The previously scheduled March 4 groundbreaking services for the Port Vila Vanuatu Temple had been postponed earlier this month due to Cyclones Judy and Kevin and the resulting extensive damages and a state of emergency. News reports said the damages from Judy, a Category 4 cyclone that struck first, affected an estimated 160,000 people, with no deaths initially reported.

President Russell M. Nelson announced a temple for Port Vila, Vanuatu, on Oct. 4, 2020, during October 2020 general conference.

On May 19, 2021, the Church announced the temple’s site location and exterior rendering. A single-story, 10,000-square-foot building with a center spire will be built on the 1.62-acre site at Port Vila’s Blacksands Crossroads, where a Church meetinghouse is located.

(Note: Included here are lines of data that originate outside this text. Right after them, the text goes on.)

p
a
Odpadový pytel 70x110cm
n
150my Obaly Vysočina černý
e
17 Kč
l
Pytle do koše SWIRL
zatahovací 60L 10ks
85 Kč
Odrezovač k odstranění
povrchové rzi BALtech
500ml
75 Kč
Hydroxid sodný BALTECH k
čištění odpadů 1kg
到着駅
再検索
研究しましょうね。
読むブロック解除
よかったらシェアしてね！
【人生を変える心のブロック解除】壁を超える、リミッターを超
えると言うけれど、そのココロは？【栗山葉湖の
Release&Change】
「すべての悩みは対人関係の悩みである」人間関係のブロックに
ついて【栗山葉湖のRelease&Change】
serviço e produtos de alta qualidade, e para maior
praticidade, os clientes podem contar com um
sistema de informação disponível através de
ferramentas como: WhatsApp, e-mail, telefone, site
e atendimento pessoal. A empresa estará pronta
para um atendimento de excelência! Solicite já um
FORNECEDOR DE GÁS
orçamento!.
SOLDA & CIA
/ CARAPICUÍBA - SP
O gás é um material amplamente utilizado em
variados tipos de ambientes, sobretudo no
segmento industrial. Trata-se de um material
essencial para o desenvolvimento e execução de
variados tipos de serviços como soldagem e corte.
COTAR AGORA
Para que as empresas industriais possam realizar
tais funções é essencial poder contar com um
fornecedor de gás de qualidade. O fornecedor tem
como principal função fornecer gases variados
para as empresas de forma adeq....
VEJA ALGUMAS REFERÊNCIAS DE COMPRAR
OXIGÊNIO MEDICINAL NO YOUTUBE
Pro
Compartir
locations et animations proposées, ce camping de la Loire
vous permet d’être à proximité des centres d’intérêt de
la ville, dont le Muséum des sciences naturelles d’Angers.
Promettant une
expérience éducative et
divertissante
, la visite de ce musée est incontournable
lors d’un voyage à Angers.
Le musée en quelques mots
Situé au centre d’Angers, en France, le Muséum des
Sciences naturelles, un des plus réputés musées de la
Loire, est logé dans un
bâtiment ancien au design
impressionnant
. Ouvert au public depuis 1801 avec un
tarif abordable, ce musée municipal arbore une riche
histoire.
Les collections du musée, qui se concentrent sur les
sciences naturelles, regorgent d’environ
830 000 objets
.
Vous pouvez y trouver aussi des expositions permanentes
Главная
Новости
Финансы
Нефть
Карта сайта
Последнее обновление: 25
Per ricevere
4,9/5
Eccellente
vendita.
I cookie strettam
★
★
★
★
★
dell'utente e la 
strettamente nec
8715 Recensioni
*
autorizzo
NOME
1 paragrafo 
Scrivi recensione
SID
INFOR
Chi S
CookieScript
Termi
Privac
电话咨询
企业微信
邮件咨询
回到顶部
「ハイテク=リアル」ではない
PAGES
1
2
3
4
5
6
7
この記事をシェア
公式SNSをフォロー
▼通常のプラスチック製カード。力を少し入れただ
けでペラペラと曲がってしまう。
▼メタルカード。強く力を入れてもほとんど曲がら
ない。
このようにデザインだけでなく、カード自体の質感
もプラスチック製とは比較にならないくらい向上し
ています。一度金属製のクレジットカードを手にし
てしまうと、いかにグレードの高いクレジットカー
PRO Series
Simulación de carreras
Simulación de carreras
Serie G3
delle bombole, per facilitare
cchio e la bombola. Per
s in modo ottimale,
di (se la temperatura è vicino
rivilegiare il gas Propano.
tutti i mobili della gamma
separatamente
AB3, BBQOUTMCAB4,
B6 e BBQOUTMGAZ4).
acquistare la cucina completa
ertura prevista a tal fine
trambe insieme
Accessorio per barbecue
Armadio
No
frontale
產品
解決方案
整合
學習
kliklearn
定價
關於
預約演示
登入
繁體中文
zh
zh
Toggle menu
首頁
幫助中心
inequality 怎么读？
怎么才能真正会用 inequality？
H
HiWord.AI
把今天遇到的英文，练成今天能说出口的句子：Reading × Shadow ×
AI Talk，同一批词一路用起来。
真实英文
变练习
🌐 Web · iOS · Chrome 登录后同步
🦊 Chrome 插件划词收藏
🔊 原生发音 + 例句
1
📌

Plans call for the construction of an ancillary building, which will include an arrival center, patron housing and distribution center.

Vanuatu — the archipelago west of Fiji consisting of 13 principal islands and some 70 smaller ones — is home to more than 11,000 Latter-day Saints, one stake, three districts and 37 congregations. With a national population of a little more than 300,000, one out of every 28 island residents is a member of the Church of Jesus Christ.

The island nation is currently part of the Suva Fiji Temple district. But that temple is more than 660 miles away (more than 1,070 kilometers), due east across the Pacific Ocean.